The very popular evolutionist, Dr. Carl Sagan of Cornell University, figured even steeper odds against the simplest life beginning naturally on a planet such as earth. According to Sagan, the probability would be about 1 out of 10^2,000,000,000. Try to imagine ten to the 2 billionth power. Pretty astounding odds. Interestingly, these impossible odds against evolution came from one of the most prominent evolutionists of our time.

According to evolutionists, we just got lucky. However, the odds against this luck have been shown above. Borel's law of probability should have been enough to refute evolution completely, but I know that the evolutionary "intellectuals" need more convincing data. 



Dr. Bert Thompson's The Scientific Case for Creation, Apologetics Press Inc., 1999


----------



## bullethead (Jul 26, 2011)

ted_BSR said:


> Yes, by education and profession.



I thought you did tell me you were a scientist in a previous conversation.

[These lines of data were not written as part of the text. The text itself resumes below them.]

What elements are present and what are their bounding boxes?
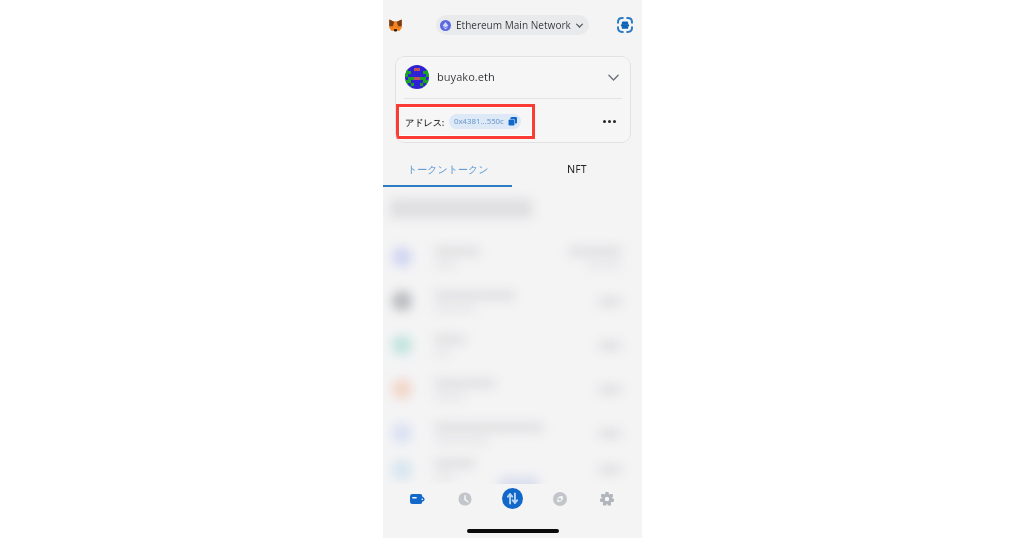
- button[interactable]: トークントークン: [383, 143, 512, 185]
- button[interactable]: 0x4381...550c: [449, 114, 521, 129]
- staticText: Ethereum Main Network: [456, 18, 571, 32]
- button[interactable]: NFT: [512, 143, 642, 185]
- button[interactable]: Ethereum Main Network: [436, 15, 589, 35]
- staticText: NFT: [567, 162, 587, 176]
- button[interactable]: Scan QR code: [612, 12, 638, 38]
- button[interactable]: History: [441, 484, 489, 513]
- staticText: buyako.eth: [437, 69, 495, 84]
- staticText: トークントークン: [407, 163, 489, 176]
- button[interactable]: buyako.eth: [395, 56, 631, 98]
- staticText: アドレス:: [405, 116, 445, 128]
- button[interactable]: Settings: [583, 484, 630, 513]
- button[interactable]: Wallet: [393, 484, 441, 513]
- staticText: 0x4381...550c: [454, 116, 504, 127]
- button[interactable]: MetaMask: [382, 12, 408, 38]
- button[interactable]: Swap: [489, 484, 536, 513]
- button[interactable]: Browser: [536, 484, 583, 513]
- button[interactable]: More options: [587, 99, 631, 143]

Does it upset you at all that the work you do does not provide any answers and amounts to "squat" as you put it? Is there nothing that you or a colleague has done that is accepted as truth in and outside of the scientific world? Why be a scientist if it is such an unacceptable profession doing useless work?

I know I did not word that in the best of ways, but you dismiss the very profession and tactics you use every day. Why? If not science, what IS true?


----------



## ted_BSR (Jul 26, 2011)

bullethead said:


> I thought you did tell me you were a scientist in a previous conversation. Does it upset you at all that the work you do does not provide any answers and amounts to "squat" as you put it? Is there nothing that you or a colleague has done that is accepted as truth in and outside of the scientific world? Why be a scientist if it is such an unacceptable profession doing useless work?
> 
> I know I did not word that in the best of ways, but you dismiss the very profession and tactics you use every day. Why? If not science, what IS true?

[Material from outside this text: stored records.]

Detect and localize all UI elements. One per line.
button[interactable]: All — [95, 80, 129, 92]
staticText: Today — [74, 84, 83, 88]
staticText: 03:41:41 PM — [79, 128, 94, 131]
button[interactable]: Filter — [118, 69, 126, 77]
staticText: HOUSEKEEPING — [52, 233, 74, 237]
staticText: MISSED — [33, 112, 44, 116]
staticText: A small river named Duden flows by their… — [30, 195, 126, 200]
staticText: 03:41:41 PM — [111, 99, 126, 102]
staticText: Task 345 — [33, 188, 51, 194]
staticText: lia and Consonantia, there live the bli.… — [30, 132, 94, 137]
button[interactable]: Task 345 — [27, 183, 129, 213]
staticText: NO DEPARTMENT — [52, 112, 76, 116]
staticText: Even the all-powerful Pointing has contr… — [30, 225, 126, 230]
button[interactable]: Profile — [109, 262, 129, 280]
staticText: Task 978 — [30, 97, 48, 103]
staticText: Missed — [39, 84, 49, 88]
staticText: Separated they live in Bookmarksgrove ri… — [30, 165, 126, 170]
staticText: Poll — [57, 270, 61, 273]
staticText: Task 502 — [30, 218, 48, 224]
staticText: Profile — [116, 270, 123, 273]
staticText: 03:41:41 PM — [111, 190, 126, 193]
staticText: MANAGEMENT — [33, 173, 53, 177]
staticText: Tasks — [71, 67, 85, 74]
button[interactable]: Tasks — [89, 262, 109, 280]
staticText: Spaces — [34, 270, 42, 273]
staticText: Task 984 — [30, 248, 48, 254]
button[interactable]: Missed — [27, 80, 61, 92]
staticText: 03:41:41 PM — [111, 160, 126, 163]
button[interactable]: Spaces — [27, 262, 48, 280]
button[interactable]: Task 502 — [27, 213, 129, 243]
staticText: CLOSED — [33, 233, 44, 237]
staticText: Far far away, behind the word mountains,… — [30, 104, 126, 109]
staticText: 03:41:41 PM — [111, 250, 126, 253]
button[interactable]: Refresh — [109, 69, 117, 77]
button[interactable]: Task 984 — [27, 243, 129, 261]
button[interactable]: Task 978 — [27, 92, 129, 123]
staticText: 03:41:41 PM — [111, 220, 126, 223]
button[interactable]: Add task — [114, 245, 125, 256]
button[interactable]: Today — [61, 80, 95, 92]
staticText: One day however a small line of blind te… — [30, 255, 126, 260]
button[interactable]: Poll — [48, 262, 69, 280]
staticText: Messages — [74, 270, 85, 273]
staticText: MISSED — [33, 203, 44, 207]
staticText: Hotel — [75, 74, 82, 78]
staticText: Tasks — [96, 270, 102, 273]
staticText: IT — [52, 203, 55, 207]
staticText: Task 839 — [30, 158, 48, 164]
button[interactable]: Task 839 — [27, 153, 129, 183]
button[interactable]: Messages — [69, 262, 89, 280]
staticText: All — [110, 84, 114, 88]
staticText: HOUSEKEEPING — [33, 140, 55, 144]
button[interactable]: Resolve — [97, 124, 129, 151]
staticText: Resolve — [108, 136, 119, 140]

I don't dismiss the discipline at all. I see it for what it is meant to be. It is meant to describe observation. A lot of the science I do takes place deep underground. There is no real way to prove or disprove it, it is dark down there.

Many people (scientists included) think of it as the door to truth. The same is true for logic (a form a science).
I have studied and practiced this beautiful discipline for many years. I respect it and actually cherish it. I also understand the scientific method and its limitations.

Your question I have highlighted above in red IS, the million dollar question. Each human must decide for thenselves what they believe to be true.


----------



## atlashunter (Jul 26, 2011)

Ted I see your posts. No offense but if I don't respond it's probably because I didn't consider it worthwhile, not because I didn't see it.

This copy and paste job of yours is one of those not worth responding to. These probability calculations that get thrown around by creationists and apologists like William Lane Craig are dependent on the accuracy of the inputs and we are never offered anything that backs up the accuracy claims of the inputs that brought them to their final numbers.

As a "scientist" you know that evolution does not address the origin of life. So your strawman against what I said wouldn't be valid even if it was accurate.

Let me just respond to the one citation that I took the time to look up (Morowitz) as it pretty much sums up my response to the others.

This is from Dr Morowitz testimony in the McLean vs Arkansas Board of Education case in 1982.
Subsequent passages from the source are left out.